断罪を回避するためには、カルミア伯爵令嬢と兄のテッセンが結んでいる利害関係を切らせるため、手を打たねばならない。

アイリスがそれを証明するためには、2人の悪事を明るみにする必要がある。


カルミアは婚約者がいる王太子を手に入れ、王族との血縁を目的としている。

テッセンはアイリスに対して非常に強い嫌悪感を抱いている。政略結婚だが出来の悪い妹と、王家との繋がりが非常に気に入らない。そのため公爵家から追い出そうとしている。

自分より価値がないと信じてやまぬ人間が、自分が使えないと馬鹿にしている人間が、己より上の立場につく事が気に入らない。


悪事を暴くためには、他者に証言してもらう必要がある。

そこで友人の2人だ。

ベルフラウ・ストレリチアと、ミモザ・サイネリア。

2人とも学園内で常に一緒に過ごしている仲で、お互い格式の高い公爵家の令嬢だ。

2人はカルミア伯爵令嬢に裏切られ、傷心していたアイリスを救った恩人だ。3人でしか話せない事もあった。仲が深まるのは必然だった。

最期までアイリスの無実を信じて訴えてくれていた。既に世論が傾き、確実な証言ができないためその訴えは退けられてしまうことになるが。

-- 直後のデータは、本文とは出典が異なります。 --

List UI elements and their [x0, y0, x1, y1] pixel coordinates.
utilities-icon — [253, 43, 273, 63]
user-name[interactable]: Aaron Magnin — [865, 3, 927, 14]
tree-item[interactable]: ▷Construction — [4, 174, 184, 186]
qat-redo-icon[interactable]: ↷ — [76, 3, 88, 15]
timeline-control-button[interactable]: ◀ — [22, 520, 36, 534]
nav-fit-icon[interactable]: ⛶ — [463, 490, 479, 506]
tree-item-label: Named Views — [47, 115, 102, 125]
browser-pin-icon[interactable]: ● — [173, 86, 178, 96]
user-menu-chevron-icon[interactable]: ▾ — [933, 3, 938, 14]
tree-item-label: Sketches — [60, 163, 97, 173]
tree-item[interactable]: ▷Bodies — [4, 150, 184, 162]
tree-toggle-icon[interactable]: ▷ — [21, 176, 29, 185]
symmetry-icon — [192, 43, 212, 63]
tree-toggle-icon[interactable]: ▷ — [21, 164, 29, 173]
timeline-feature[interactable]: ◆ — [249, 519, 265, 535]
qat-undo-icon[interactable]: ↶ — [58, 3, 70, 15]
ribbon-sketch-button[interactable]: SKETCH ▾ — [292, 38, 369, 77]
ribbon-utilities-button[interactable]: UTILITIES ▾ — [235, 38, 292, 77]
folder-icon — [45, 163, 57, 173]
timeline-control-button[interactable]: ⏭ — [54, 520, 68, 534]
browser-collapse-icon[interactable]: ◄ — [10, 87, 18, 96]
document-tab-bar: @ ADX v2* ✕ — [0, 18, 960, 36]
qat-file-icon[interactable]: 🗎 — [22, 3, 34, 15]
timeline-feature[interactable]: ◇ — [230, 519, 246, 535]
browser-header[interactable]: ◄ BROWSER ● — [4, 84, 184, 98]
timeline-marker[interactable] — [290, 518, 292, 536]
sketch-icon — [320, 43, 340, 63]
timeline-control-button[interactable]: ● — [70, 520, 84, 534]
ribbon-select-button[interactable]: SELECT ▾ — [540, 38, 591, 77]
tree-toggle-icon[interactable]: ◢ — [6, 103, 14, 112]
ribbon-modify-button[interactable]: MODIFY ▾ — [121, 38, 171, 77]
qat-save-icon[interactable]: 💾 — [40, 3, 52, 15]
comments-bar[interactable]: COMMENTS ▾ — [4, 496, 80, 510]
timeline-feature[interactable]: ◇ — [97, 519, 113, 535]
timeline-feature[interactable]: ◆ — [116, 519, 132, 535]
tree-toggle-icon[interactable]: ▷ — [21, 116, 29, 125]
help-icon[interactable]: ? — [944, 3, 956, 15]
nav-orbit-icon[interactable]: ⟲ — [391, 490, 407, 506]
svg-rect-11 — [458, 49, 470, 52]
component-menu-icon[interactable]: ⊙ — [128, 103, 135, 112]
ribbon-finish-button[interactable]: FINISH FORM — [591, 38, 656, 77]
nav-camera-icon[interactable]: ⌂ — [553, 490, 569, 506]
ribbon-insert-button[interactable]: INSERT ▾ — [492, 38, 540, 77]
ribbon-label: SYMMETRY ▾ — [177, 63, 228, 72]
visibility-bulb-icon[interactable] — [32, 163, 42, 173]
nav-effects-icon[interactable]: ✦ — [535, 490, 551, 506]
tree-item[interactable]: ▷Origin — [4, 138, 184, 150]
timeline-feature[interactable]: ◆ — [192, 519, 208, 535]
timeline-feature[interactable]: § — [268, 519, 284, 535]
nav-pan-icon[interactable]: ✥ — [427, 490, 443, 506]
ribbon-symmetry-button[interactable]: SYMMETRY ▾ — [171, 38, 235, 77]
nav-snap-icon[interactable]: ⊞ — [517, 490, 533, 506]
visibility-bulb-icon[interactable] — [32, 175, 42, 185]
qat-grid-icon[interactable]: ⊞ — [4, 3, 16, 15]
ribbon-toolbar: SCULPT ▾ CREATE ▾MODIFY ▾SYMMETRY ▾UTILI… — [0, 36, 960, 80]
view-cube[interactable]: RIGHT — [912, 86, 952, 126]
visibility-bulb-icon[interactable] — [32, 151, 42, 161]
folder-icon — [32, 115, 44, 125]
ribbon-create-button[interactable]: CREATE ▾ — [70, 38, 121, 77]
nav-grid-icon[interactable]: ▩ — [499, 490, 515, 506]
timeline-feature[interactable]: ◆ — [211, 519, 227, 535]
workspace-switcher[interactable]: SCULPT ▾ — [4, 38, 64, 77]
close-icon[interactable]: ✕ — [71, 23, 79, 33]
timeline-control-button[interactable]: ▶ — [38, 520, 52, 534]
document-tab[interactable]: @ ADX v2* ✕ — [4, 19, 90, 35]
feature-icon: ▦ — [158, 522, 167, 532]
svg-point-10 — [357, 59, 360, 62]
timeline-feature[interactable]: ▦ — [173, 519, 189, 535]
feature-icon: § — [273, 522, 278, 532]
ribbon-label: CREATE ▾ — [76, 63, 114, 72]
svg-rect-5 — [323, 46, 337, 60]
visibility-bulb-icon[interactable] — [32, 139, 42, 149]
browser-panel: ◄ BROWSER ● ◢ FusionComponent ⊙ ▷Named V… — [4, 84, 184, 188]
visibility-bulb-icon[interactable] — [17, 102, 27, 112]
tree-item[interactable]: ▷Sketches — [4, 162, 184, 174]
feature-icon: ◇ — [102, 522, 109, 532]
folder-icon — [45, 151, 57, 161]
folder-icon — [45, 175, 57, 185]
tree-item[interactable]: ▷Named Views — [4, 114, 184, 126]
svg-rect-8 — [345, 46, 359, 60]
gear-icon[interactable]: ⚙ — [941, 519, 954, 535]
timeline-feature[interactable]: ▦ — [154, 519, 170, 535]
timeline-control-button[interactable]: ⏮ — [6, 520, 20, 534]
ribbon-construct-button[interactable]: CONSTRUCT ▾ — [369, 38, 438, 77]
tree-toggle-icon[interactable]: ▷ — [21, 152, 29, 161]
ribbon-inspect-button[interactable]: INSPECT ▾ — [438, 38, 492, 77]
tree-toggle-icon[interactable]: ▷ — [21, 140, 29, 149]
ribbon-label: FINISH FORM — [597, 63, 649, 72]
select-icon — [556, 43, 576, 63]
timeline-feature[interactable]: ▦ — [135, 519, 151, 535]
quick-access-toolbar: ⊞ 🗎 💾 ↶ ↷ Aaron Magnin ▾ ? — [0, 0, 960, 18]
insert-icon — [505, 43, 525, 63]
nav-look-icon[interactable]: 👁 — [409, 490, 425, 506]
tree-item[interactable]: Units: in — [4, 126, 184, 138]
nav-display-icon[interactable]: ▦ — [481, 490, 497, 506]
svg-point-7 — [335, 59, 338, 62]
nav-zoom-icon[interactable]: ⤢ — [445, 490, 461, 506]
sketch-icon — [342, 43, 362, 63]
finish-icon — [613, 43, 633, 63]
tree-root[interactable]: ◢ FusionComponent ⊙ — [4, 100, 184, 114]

前世でも私の事を酷く心配して、憂いてくれていた唯一無二の親友が2人いた。その2人を思って作ったキャラクターだった。


常に私が友人と一緒にいたら、短気なテッセンは必ず尻尾をだす。

だが途中でこの目標が露見した場合、躊躇なくテッセンはアイリスを殺すだろう。

己の悪評が、世に出る事を許しはしない。